Dans la série “À fleur de peau”, Kim multiplie les lignes de force ; elles sont très nombreuses et veinées ; jaillissantes comme sur certaines peau les veines en relief. Prenez “À fleur de peau : entre la route”. Un fil rouge pend depuis le mur jusque sur le tableau. Seul contraste fort, il rejoint des lignes internes ; i.e, dans la préparation matérielle de Kim. La pointe du fil nous signale un endroit non loin d’un point de fuite. Voyez cette empreinte de triangle en bas, beaucoup moins filée que le côté haut du tableau. Une zone de fuite, de perspective entachée, saupoudrée par couches, par lectures (comme on “lit” les couches en archéologies). Archéologie verticale et oblique, d’un temps insistant, ponctué d’un trait rouge, sorte de métronome de sang figé, ou cadran solaire ? Non, ce sont les habits neufs du labyrinthe.

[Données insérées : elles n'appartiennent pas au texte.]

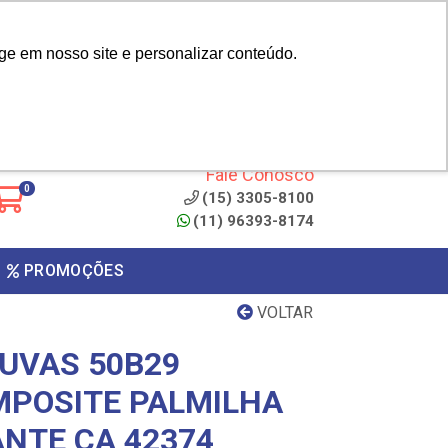
|
cliente? - Cadastrar
Área do Representante
ge em nosso site e personalizar conteúdo.
 de
Clique aqui para copiar o
código
ONTO
Fale Conosco
0
(15) 3305-8100
(11) 96393-8174
PROMOÇÕES
VOLTAR
UVAS 50B29
POSITE PALMILHA
NTE CA 42374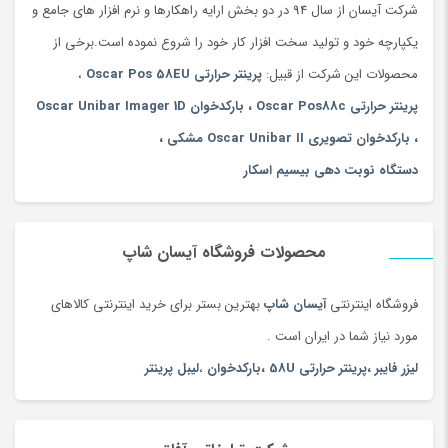
شرکت آیسان از سال 94 در دو بخش ارایه راهکارها و نرم افزار های جامع و
یکپارچه خود و تولید سخت افزار کار خود را شروع نموده است.برخی از
محصولات این شرکت از قبیل:
پرینتر حرارتی Oscar Pos 58EU
،
پرینتر حرارتی Oscar Pos88c
،
بارکدخوان Oscar Unibar Imager 1D
،
بارکدخوان تصویری Oscar Unibar II مشکی
،
دستگاه نوبت دهی بیسیم اسکار
محصولات فروشگاه آیسان شاپ
فروشگاه اینترنتی
آیسان شاپ
بهترین بستر برای خرید اینترنتی کالاهای
مورد نیاز شما در ایران است .
لیزر فایبر
،
پرینتر حرارتی 58U
،
بارکدخوان
،
لیبل پرینتر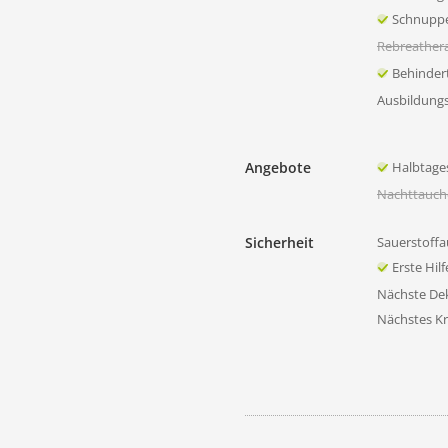
Schnupp
Rebreather
Behinder
Ausbildung
Angebote
Halbtage
Nachttauch
Sicherheit
Sauerstoffa
Erste Hil
Nächste D
Nächstes K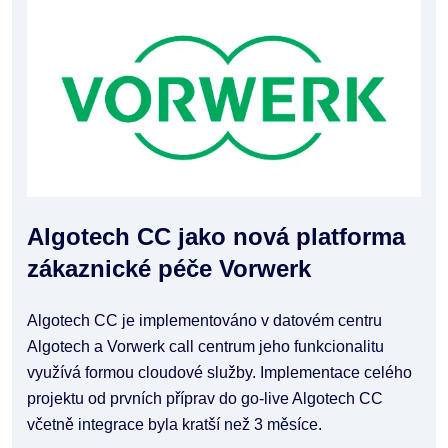
Algotech CC jako nová platforma
zákaznické péče Vorwerk
Algotech CC je implementováno v datovém centru
Algotech a Vorwerk call centrum jeho funkcionalitu
využívá formou cloudové služby. Implementace celého
projektu od prvních příprav do go-live Algotech CC
včetně integrace byla kratší než 3 měsíce.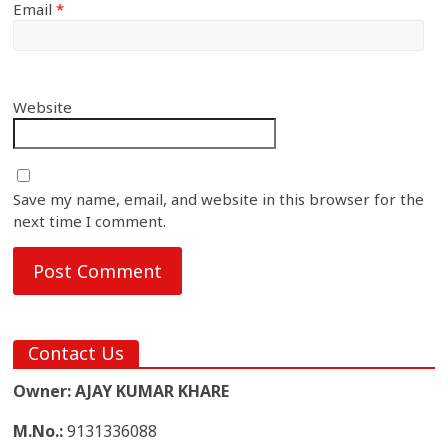
Email
*
Website
Save my name, email, and website in this browser for the
next time I comment.
Contact Us
Owner: AJAY KUMAR KHARE
M.No.:
9131336088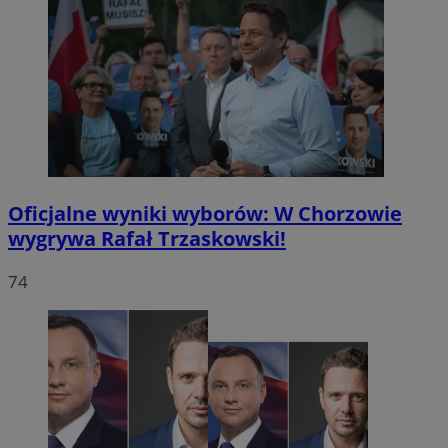
Oficjalne wyniki wyborów: W Chorzowie
wygrywa Rafał Trzaskowski!
74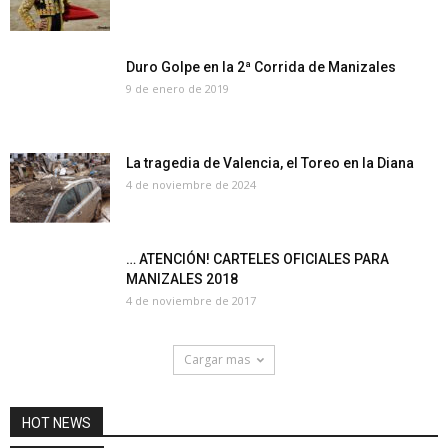
Duro Golpe en la 2ª Corrida de Manizales
9 de enero de 2019
La tragedia de Valencia, el Toreo en la Diana
4 de noviembre de 2024
… ATENCIÓN! CARTELES OFICIALES PARA
MANIZALES 2018
4 de noviembre de 2017
Cargar mas
HOT NEWS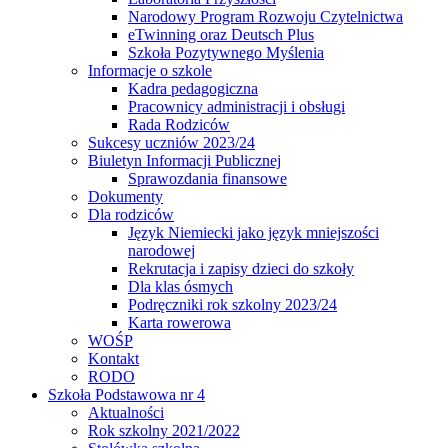
Narodowy Program Rozwoju Czytelnictwa
eTwinning oraz Deutsch Plus
Szkoła Pozytywnego Myślenia
Informacje o szkole
Kadra pedagogiczna
Pracownicy administracji i obsługi
Rada Rodziców
Sukcesy uczniów 2023/24
Biuletyn Informacji Publicznej
Sprawozdania finansowe
Dokumenty
Dla rodziców
Język Niemiecki jako język mniejszości
narodowej
Rekrutacja i zapisy dzieci do szkoły
Dla klas ósmych
Podręczniki rok szkolny 2023/24
Karta rowerowa
WOŚP
Kontakt
RODO
Szkoła Podstawowa nr 4
Aktualności
Rok szkolny 2021/2022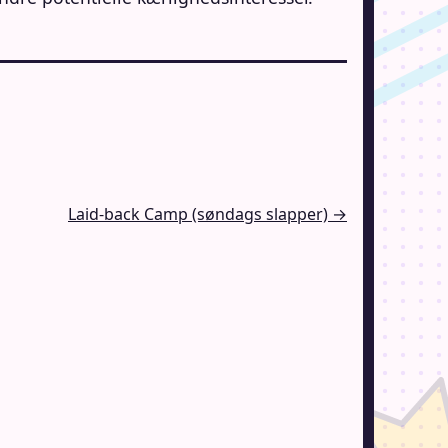
Laid-back Camp (søndags slapper) →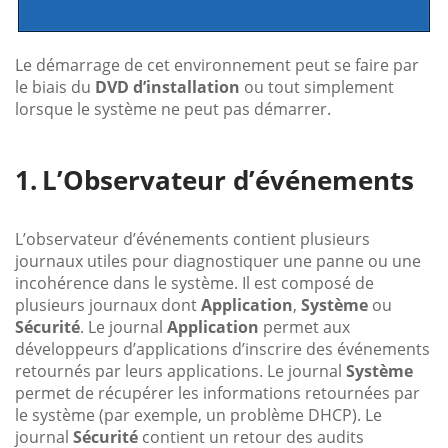
Le démarrage de cet environnement peut se faire par
le biais du
DVD d’installation
ou tout simplement
lorsque le système ne peut pas démarrer.
L’Observateur d’événements
L’observateur d’événements contient plusieurs
journaux utiles pour diagnostiquer une panne ou une
incohérence dans le système. Il est composé de
plusieurs journaux dont
Application
,
Système
ou
Sécurité
. Le journal
Application
permet aux
développeurs d’applications d’inscrire des événements
retournés par leurs applications. Le journal
Système
permet de récupérer les informations retournées par
le système (par exemple, un problème DHCP). Le
journal
Sécurité
contient un retour des audits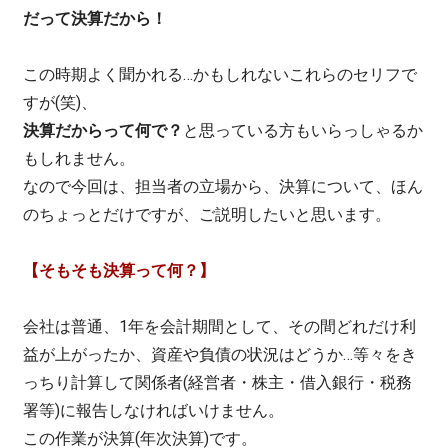
だって決算だから！
この時期よく聞かれる…かもしれないこれらのセリフで
すが(笑)、
決算だからって何で？
と思っている方もいらっしゃるか
もしれません。
なので今回は、担当者の立場から、決算について、ほん
のちょっとだけですが、ご説明したいと思います。
【そもそも決算って何？】
会社は普通、1年を会計期間として、その間どれだけ利
益が上がったか、資産や負債の状況はどうか…等々をき
っちり計算して関係者(経営者・株主・借入銀行・税務
署等)に報告しなければいけません。
この作業が決算(年次決算)です。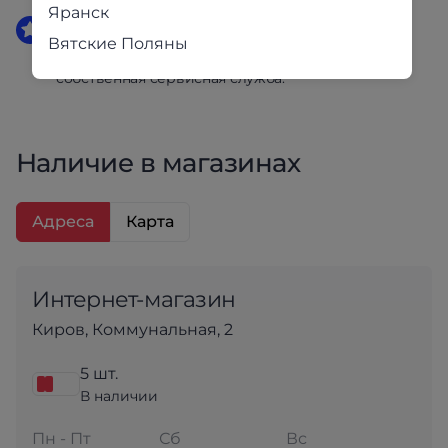
Яранск
Гарантия 1 год
Вятские Поляны
Фабричная упаковка. Поддержка клиентов и
собственная сервисная служба.
Наличие в магазинах
Адреса
Карта
Интернет-магазин
Киров, Коммунальная, 2
5 шт.
В наличии
Пн - Пт
Сб
Вс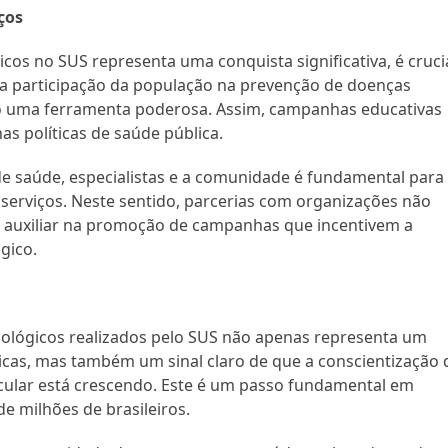
ços
os no SUS representa uma conquista significativa, é cruci
 a participação da população na prevenção de doenças
do uma ferramenta poderosa. Assim, campanhas educativas
 políticas de saúde pública.
de saúde, especialistas e a comunidade é fundamental para
 serviços. Neste sentido, parcerias com organizações não
 auxiliar na promoção de campanhas que incentivem a
gico.
mológicos realizados pelo SUS não apenas representa um
blicas, mas também um sinal claro de que a conscientização 
cular está crescendo. Este é um passo fundamental em
e milhões de brasileiros.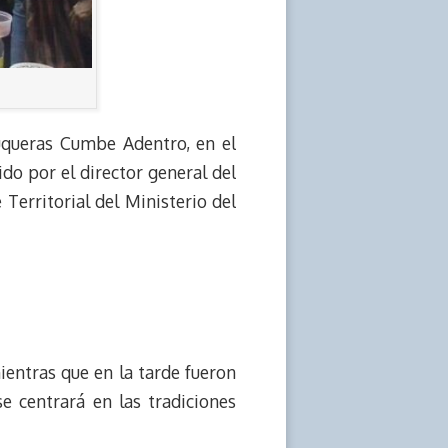
uqueras Cumbe Adentro, en el
do por el director general del
Territorial del Ministerio del
entras que en la tarde fueron
e centrará en las tradiciones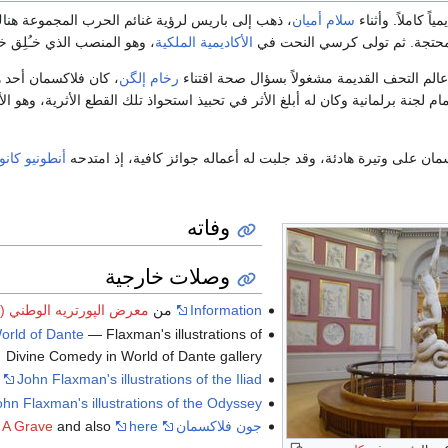
سلام أميان
، ذهب إلى باريس لرؤية غنائم الحرب المجموعة هناك،
لمحتجة. ثم تولى كرسي النحت في
الأكاديمية الملكية
، وهو المنصب الذي خـُلِق خ
رخام إلگن
، كان فلاكسمان أحد ه
مام لجنة برلمانية وكان له أبلغ الأثر في تحبيذ استحواذ تلك القطع الأثرية، وهو ا
ان على وتيرة هادئة، وقد جلبت له أعماله جوائز كافية، إذ امتدحه
أنطونيو كانو
وفاته
وصلات خارجية
Information
من
معرض الپورتريه الوطني (ل
orld of Dante
— Flaxman's illustrations of
Divine Comedy in World of Dante gallery
John Flaxman's illustrations of the Iliad
ohn Flaxman's illustrations of the Odyssey
جون فلاكسمان
at
here
and also
 A Grave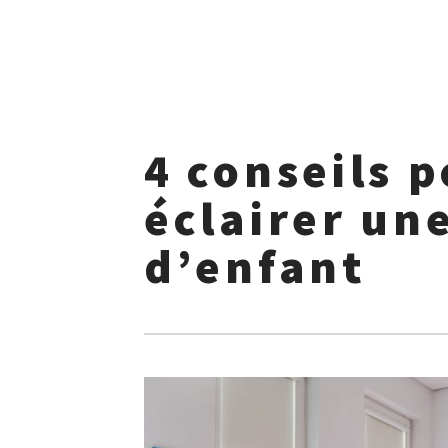
Skip
to
4 conseils 
content
éclairer un
d’enfant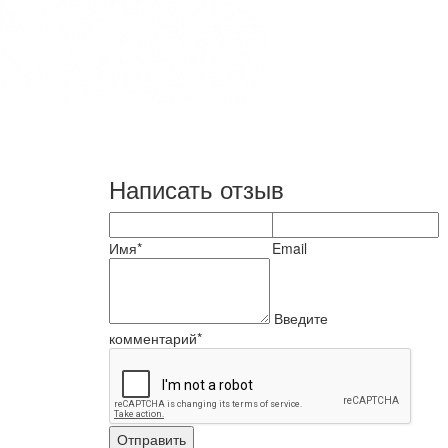
Написать отзыв
Имя*
Email
Введите
комментарий*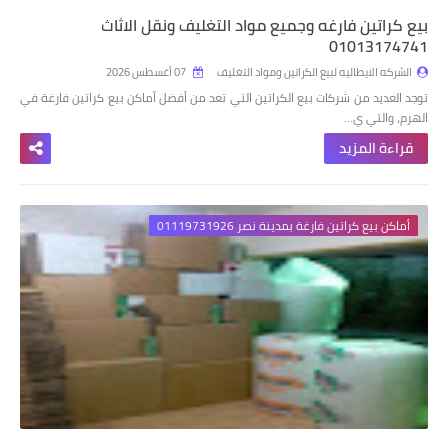
بيع كراتين فارغه وجميع مواد التغليف ونقل الاثاث
01013174741
الشركه الايطاليه لبيع الكراتين ومواد التغليف
07 أغسطس 2026
توجد العديد من شركات بيع الكراتين التي تعد من أفضل أماكن بيع كراتين فارغة في
الهرم، والتي ي…
قراءة المزيد
أماكن بيع كراتين فارغة بمدينة نصر 01119731926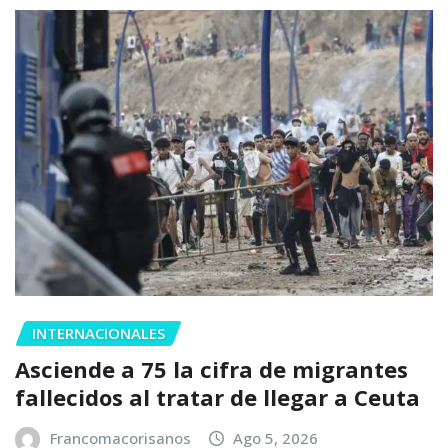
INTERNACIONALES
Asciende a 75 la cifra de migrantes
fallecidos al tratar de llegar a Ceuta
Francomacorisanos
Ago 5, 2026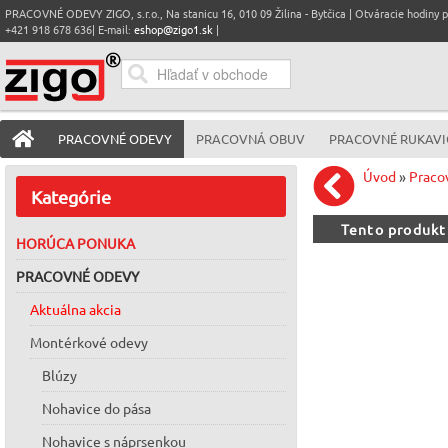
PRACOVNÉ ODEVY ZIGO, s.r.o., Na stanicu 16, 010 09 Žilina - Bytčica | Otváracie hodiny pre
+421 918 678 636| E-mail:
eshop@zigo1.sk
|
PRACOVNÉ ODEVY
PRACOVNÁ OBUV
PRACOVNÉ RUKAVI
Úvod
»
Praco
Kategórie
Tento produkt
HORÚCA PONUKA
PRACOVNÉ ODEVY
Aktuálna akcia
Montérkové odevy
Blúzy
Nohavice do pása
Nohavice s náprsenkou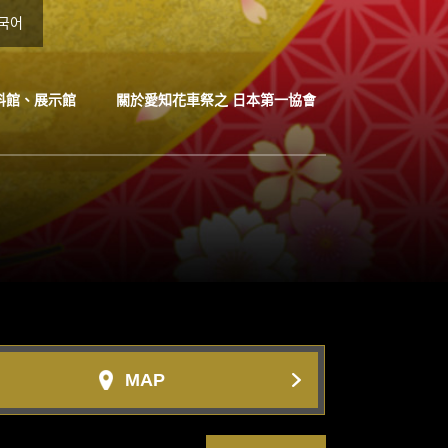
국어
料館、展示館
關於愛知花車祭之 日本第一協會
MAP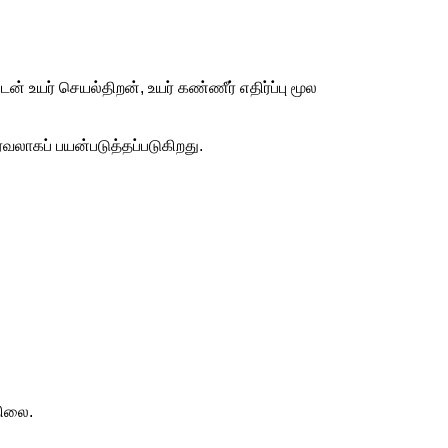
் உயர் செயல்திறன், உயர் கண்ணீர் எதிர்ப்பு மூல
வலாகப் பயன்படுத்தப்படுகிறது.
நிலை.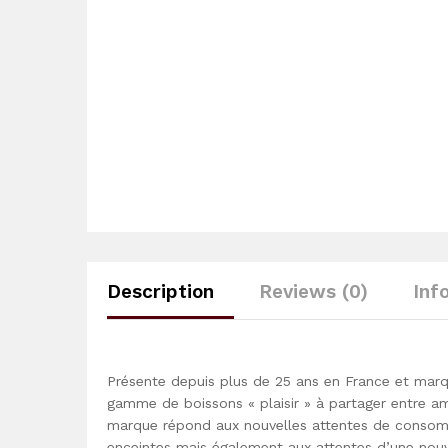
Description
Reviews (0)
Inf
Présente depuis plus de 25 ans en France et marq
gamme de boissons « plaisir » à partager entre am
marque répond aux nouvelles attentes de consom
enceintes mais également aux attentes d’une nouv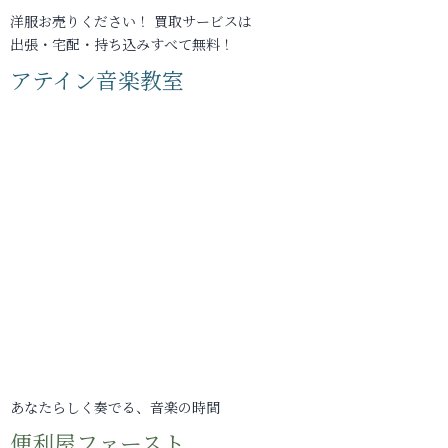
洋服お売りください！ 買取サービスは
出張・宅配・持ち込みすべて無料！
アテイン音楽教室
あなたらしく奏でる、音楽の時間
便利屋ファースト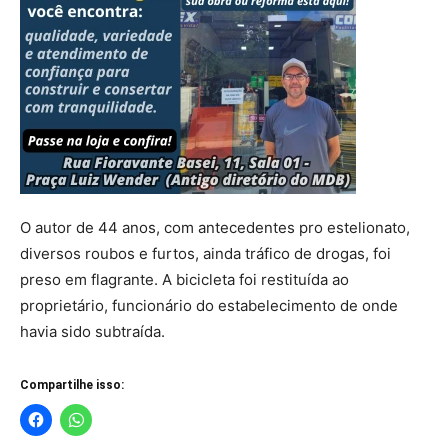
O autor de 44 anos, com antecedentes pro estelionato,
diversos roubos e furtos, ainda tráfico de drogas, foi
preso em flagrante. A bicicleta foi restituída ao
proprietário, funcionário do estabelecimento de onde
havia sido subtraída.
Compartilhe isso: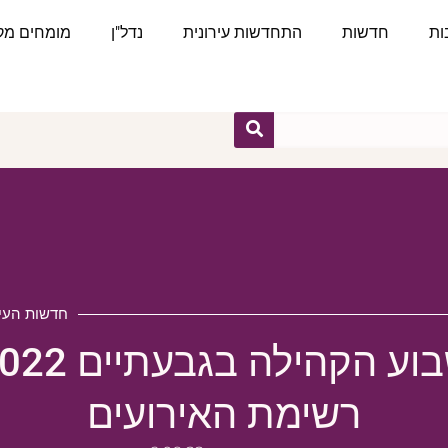
ות
חדשות
התחדשות עירונית
נדל"ן
מומחים מקצ
חדשות העיר
וע הקהילה בגבעתיים 2022
רשימת האירועים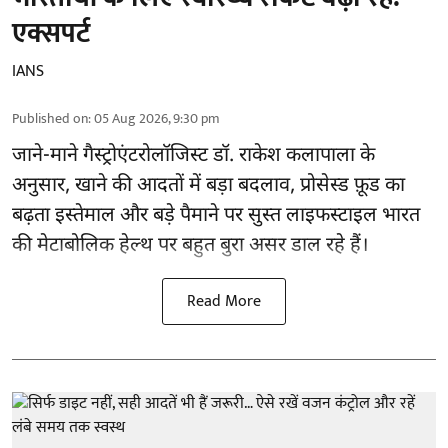
एक्सपर्ट
IANS
Published on
:
05 Aug 2026, 9:30 pm
जाने-माने गैस्ट्रोएंटरोलॉजिस्ट डॉ. राकेश कलापाला के
अनुसार,
खाने की आदतों
में बड़ा बदलाव, प्रोसेस्ड फ़ूड का
बढ़ता इस्तेमाल और बड़े पैमाने पर सुस्त लाइफस्टाइल भारत
की मेटाबोलिक हेल्थ पर बहुत बुरा असर डाल रहे हैं।
Read More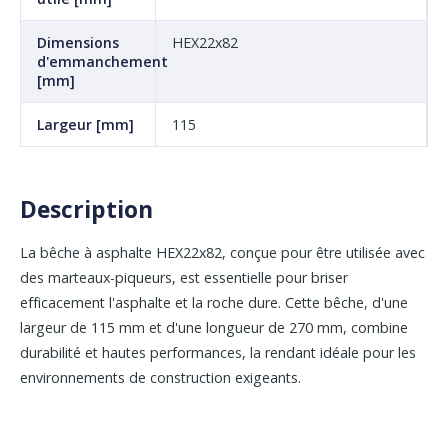
Dimensions
HEX22x82
d'emmanchement
[mm]
Largeur [mm]
115
Description
La bêche à asphalte HEX22x82, conçue pour être utilisée avec
des marteaux-piqueurs, est essentielle pour briser
efficacement l'asphalte et la roche dure. Cette bêche, d'une
largeur de 115 mm et d'une longueur de 270 mm, combine
durabilité et hautes performances, la rendant idéale pour les
environnements de construction exigeants.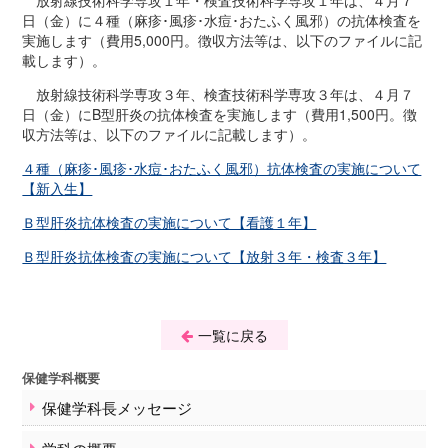
放射線技術科学専攻１年・検査技術科学専攻１年は、４月７
事務手続きについて
日（金）に４種（麻疹･風疹･水痘･おたふく風邪）の抗体検査を
学事暦・時間割
実施します（費用5,000円。徴収方法等は、以下のファイルに記
載します）。
保健学教育部の活動
紀要
放射線技術科学専攻３年、検査技術科学専攻３年は、４月７
日（金）にB型肝炎の抗体検査を実施します（費用1,500円。徴
医学部保健学科
収方法等は、以下のファイルに記載します）。
保健学科概要
４種（麻疹･風疹･水痘･おたふく風邪）抗体検査の実施について
保健学科長メッセージ
【新入生】
学科の概要
Ｂ型肝炎抗体検査の実施について【看護１年】
専攻の紹介
教育課程
Ｂ型肝炎抗体検査の実施について【放射３年・検査３年】
資格及び免許
卒業後の進路
講座及び教員一覧
一覧に戻る
入学希望の方へ
入試のご案内
保健学科概要
オープンキャンパス
保健学科長メッセージ
在学生への情報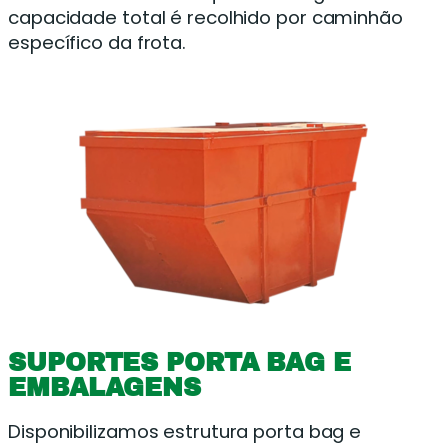
capacidade total é recolhido por caminhão
específico da frota.
SUPORTES PORTA BAG E
EMBALAGENS
Disponibilizamos estrutura porta bag e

Rouge et blanc ; le sang et la peau — Kim évoque la couleur de la peau à-propos de la poudre de marbre blanc. N’y aurait-il que cela (la conjonction de subordination n’étant minorante ici) ? Nous ne sommes de toutes manières pas du tout dans quelque chose de mimétique : nous faisons face à des « paysages » ; des points de vue, des endroits, stellaires, ou plus naturels… Mais attention, écoutant Kim, on pourrait se poser la question : où commence le paysage ? Si l’intérieur du corps en est un, pour une créature minuscule s’y déplaçant,1 la surface de la peau l’est tout autant. (Vue de très près, la peau est un paysage.)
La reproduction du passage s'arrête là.